"Stephen Pair" <[EMAIL PROTECTED]> wrote:
> > Ooo, ooo, I was thinking about doing that. Do it, do it!
> >
> > But what are you parsing? DTDs? DTDs, themselves, specify grammars. What
> > would be cool is to have a T-Gen that understood DTDs :)
> >
> > Of course, that's only if you want validation.
>
> Hey, Hey! That would be great! I'm translating the XML EBNF into the TGen
> format (a pretty easy mapping). From there, I'll specify additional TGen
> stuff to create a more workable AST. The XML spec doesn't describe XML
> using a DTD.
>
> It would be great for Scamper (and Squeak in general) to have it understand
> DTDs...I believe all of the HTML versions are described as DTDs. Do you
> know where the DTD spec is located?
>
Smallwalker is a Smalltalk web browser that uses DTD's. A web search
should turn it up. But I disagree that this is a good idea. Most web
pages don't follow the DTD's.

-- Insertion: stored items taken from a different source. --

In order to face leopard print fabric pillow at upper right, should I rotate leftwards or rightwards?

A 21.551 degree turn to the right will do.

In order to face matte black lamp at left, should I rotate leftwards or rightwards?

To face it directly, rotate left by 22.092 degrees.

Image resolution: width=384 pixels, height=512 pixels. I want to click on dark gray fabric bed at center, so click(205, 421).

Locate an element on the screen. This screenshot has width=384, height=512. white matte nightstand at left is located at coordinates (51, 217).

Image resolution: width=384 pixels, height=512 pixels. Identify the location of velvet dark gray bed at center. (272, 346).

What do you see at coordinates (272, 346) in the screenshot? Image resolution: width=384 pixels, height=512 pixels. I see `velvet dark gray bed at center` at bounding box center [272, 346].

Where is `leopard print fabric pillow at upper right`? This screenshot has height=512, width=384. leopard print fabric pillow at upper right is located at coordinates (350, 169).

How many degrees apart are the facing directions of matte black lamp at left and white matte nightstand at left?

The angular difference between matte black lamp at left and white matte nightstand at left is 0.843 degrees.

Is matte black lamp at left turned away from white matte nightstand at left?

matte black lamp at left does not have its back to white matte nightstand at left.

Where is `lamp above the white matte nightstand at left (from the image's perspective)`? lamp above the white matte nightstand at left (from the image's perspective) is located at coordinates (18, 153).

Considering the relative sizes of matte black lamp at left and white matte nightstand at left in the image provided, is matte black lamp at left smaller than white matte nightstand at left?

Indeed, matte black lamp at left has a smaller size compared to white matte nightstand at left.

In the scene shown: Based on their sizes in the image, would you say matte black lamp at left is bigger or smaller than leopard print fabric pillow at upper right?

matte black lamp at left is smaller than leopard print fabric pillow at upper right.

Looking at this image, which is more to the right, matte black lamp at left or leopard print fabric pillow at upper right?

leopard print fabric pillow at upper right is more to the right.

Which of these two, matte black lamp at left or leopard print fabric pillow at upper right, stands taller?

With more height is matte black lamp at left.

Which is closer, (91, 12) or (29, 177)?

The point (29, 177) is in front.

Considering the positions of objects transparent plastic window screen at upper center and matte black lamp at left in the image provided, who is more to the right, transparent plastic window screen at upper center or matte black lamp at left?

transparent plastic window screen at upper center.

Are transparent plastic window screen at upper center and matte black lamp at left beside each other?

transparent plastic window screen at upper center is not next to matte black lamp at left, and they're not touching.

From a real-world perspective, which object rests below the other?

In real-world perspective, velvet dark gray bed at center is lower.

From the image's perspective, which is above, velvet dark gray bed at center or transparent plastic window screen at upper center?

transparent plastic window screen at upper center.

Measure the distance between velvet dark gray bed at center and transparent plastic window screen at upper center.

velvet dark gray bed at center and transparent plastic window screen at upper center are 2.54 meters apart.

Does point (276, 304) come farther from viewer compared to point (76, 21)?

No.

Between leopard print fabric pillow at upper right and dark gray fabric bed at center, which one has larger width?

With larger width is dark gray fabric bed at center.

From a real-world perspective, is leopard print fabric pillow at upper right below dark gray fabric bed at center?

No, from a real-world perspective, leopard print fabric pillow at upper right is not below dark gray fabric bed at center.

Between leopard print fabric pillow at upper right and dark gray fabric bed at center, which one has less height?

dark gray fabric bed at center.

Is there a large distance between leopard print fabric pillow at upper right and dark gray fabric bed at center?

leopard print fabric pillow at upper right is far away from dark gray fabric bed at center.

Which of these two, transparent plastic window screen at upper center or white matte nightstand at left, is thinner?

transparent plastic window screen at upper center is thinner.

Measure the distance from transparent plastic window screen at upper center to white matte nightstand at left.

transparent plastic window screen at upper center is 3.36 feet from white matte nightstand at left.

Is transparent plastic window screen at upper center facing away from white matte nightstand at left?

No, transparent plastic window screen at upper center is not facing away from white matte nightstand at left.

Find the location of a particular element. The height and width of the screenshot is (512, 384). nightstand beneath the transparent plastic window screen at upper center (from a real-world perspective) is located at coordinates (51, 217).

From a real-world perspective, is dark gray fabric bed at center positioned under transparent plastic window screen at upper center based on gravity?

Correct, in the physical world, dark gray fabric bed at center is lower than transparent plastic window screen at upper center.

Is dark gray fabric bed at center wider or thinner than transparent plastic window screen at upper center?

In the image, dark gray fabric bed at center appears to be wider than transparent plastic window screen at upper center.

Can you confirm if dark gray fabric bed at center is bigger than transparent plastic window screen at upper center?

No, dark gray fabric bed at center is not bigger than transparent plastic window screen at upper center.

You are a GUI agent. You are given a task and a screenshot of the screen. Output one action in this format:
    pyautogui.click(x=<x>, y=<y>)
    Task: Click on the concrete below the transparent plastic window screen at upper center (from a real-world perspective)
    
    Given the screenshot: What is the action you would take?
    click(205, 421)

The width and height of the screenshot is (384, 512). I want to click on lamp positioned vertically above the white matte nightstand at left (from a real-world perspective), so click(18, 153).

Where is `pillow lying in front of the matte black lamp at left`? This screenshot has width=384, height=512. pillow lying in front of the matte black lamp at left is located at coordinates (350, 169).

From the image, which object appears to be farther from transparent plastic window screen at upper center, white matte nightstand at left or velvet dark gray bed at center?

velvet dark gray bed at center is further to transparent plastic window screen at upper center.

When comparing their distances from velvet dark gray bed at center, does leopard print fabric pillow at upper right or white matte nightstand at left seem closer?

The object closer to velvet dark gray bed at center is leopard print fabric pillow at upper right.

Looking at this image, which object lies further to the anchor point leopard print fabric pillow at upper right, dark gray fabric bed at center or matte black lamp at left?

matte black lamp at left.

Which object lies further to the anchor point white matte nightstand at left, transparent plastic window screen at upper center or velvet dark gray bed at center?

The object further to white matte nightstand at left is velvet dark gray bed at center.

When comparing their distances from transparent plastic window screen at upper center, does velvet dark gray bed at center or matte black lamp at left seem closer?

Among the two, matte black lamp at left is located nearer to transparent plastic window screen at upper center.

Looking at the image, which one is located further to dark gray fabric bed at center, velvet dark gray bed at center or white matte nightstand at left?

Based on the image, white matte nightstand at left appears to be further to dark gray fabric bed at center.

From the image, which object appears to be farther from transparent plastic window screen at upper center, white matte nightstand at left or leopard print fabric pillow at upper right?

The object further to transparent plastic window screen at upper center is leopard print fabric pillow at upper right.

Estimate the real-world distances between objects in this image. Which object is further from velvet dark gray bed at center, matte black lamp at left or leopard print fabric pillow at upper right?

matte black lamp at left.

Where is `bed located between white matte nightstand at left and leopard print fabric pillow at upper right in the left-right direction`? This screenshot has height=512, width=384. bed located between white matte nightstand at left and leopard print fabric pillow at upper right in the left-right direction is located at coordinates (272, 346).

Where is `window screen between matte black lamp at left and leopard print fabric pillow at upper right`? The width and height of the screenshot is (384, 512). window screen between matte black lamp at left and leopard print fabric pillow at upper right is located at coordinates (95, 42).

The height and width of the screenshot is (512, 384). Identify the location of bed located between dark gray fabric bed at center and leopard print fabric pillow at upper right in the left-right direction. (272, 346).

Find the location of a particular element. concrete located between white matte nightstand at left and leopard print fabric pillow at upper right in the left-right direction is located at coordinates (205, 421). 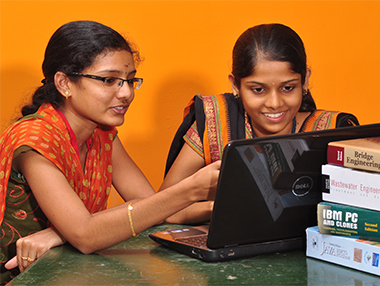 Locate an element on the screen. This screenshot has height=286, width=380. box is located at coordinates (355, 157), (358, 195), (365, 217), (336, 258). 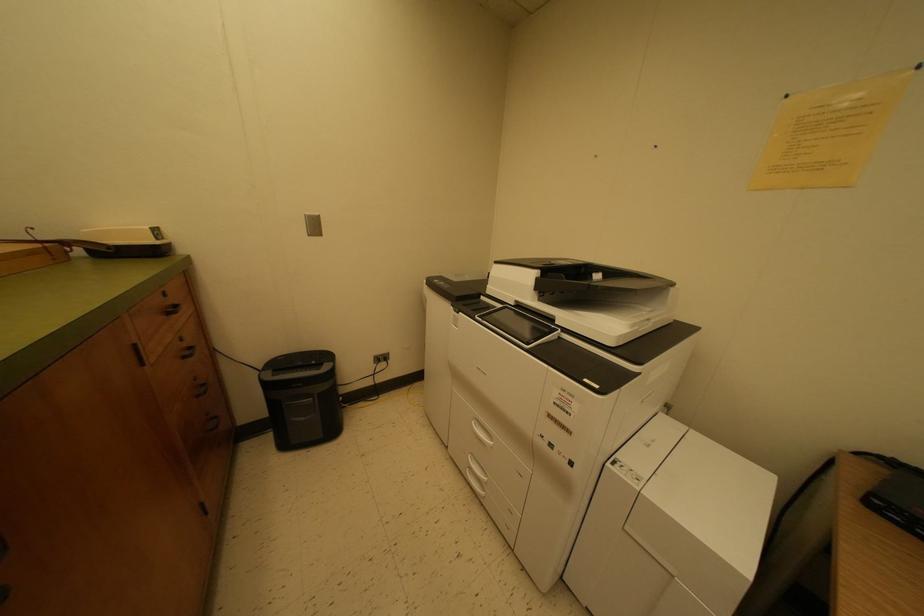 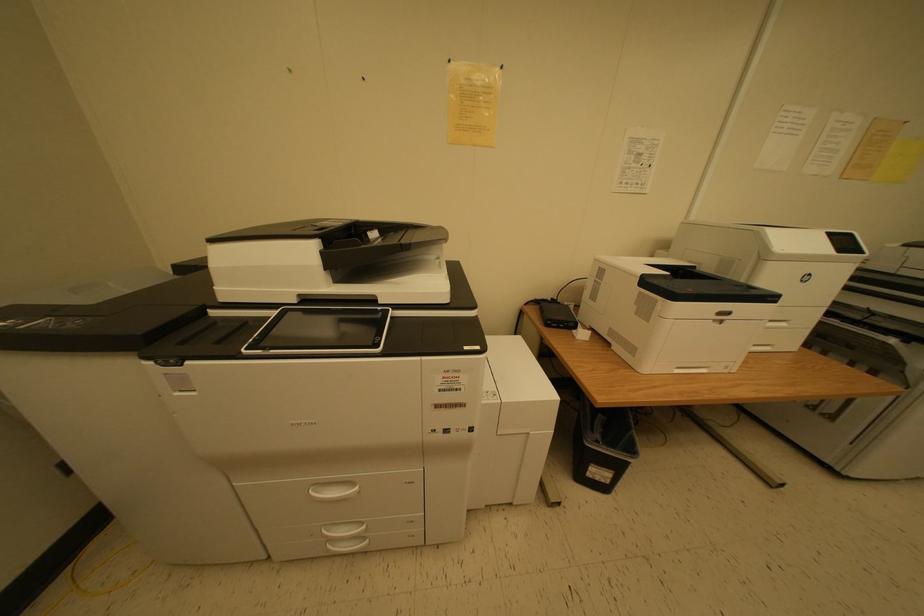 From the picture: How did the camera likely rotate?

The camera's rotation is toward right-down. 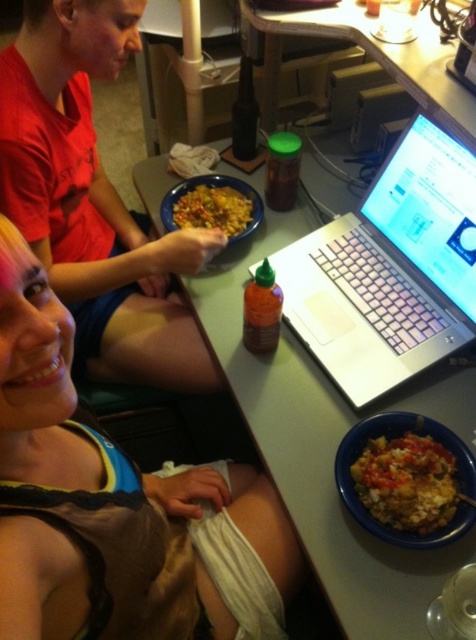 You are a guest at this table and want to grab the yellowish matte rice bowl at lower right without touching the silver metallic laptop at center. Which direction should you reach towards from your current position?

The silver metallic laptop at center is to the left of the yellowish matte rice bowl at lower right, so you should reach towards your right to grab the yellowish matte rice bowl at lower right without disturbing the laptop.

You are standing in front of the table and want to place a small object on the table. You have two points to choose from. The first point is at coordinate point (257, 627) and the second is at point (309, 412). Which point is closer to you?

Point (257, 627) is closer to the camera than point (309, 412), so you should choose the first point as it is closer to you. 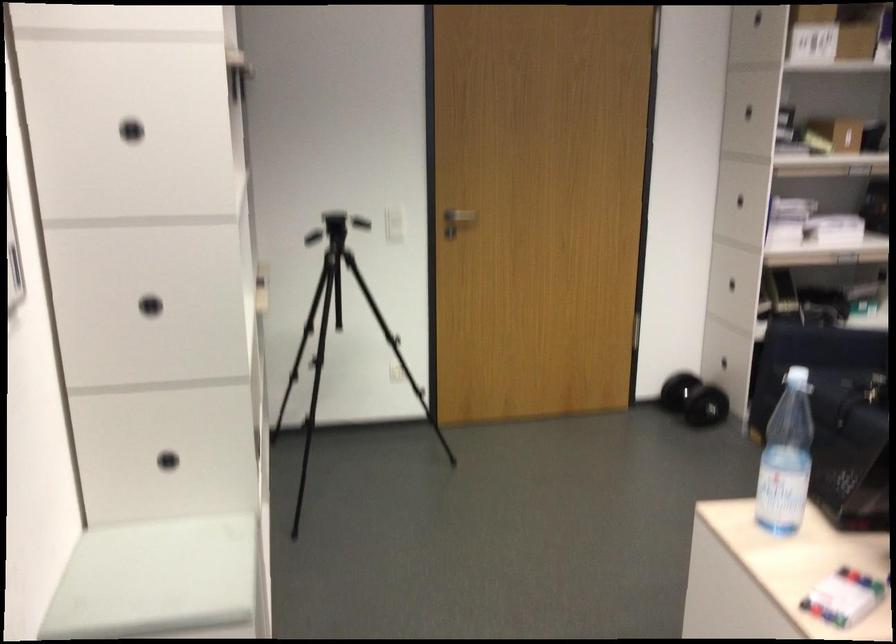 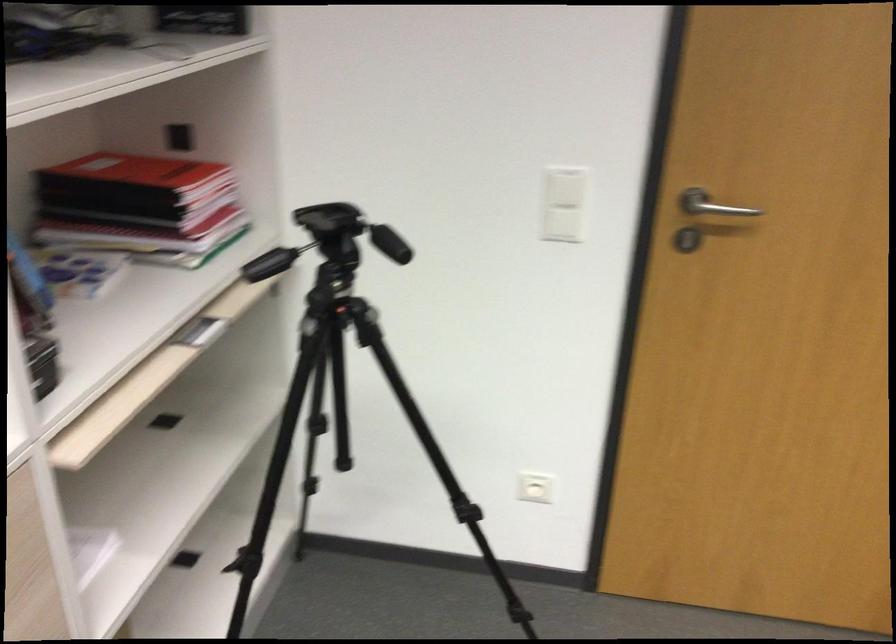 Where in the second image is the point corresponding to (x=371, y=212) from the first image?

(565, 187)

They do things like:
- use non-standard tags and attributes
- close tags in the opposite order they were opened
- embed tags in the wrong places, eg <LI>'s outside of a list
- forget to close some tags at all
Skipping the DTD's was an early, but deliberate decision in Scamper's
development. The goal was to make a system that can understand any
crudy HTML that might get thrown at it.
Lex